» **Description of the task**: Restate the entries word for word and skip every image.

» **Provided data**:
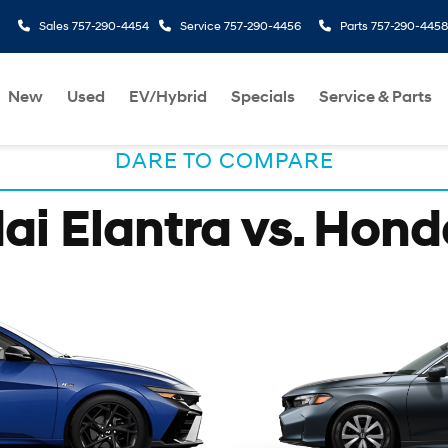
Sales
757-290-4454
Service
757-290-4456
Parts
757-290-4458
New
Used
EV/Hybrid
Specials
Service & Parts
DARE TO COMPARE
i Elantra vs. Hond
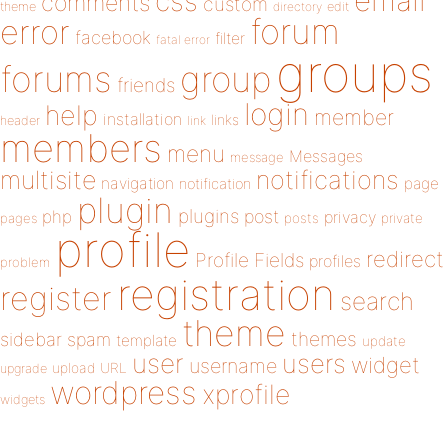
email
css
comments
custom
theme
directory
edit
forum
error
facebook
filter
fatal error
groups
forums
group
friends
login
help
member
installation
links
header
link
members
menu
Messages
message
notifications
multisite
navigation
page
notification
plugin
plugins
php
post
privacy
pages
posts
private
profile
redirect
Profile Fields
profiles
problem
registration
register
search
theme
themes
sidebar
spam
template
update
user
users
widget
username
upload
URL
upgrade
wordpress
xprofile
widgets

» **Answer box**:
Sales
757-290-4454
Service
757-290-4456
Parts
757-290-4458
New
Used
EV/Hybrid
Specials
Service & Parts
DARE TO COMPARE
i Elantra vs. Hond
email
css
comments
custom
theme
directory
edit
forum
error
facebook
filter
fatal error
groups
forums
group
friends
login
help
member
installation
links
header
link
members
menu
Messages
message
notifications
multisite
navigation
page
notification
plugin
plugins
php
post
privacy
pages
posts
private
profile
redirect
Profile Fields
profiles
problem
registration
register
search
theme
themes
sidebar
spam
template
update
user
users
widget
username
upload
URL
upgrade
wordpress
xprofile
widgets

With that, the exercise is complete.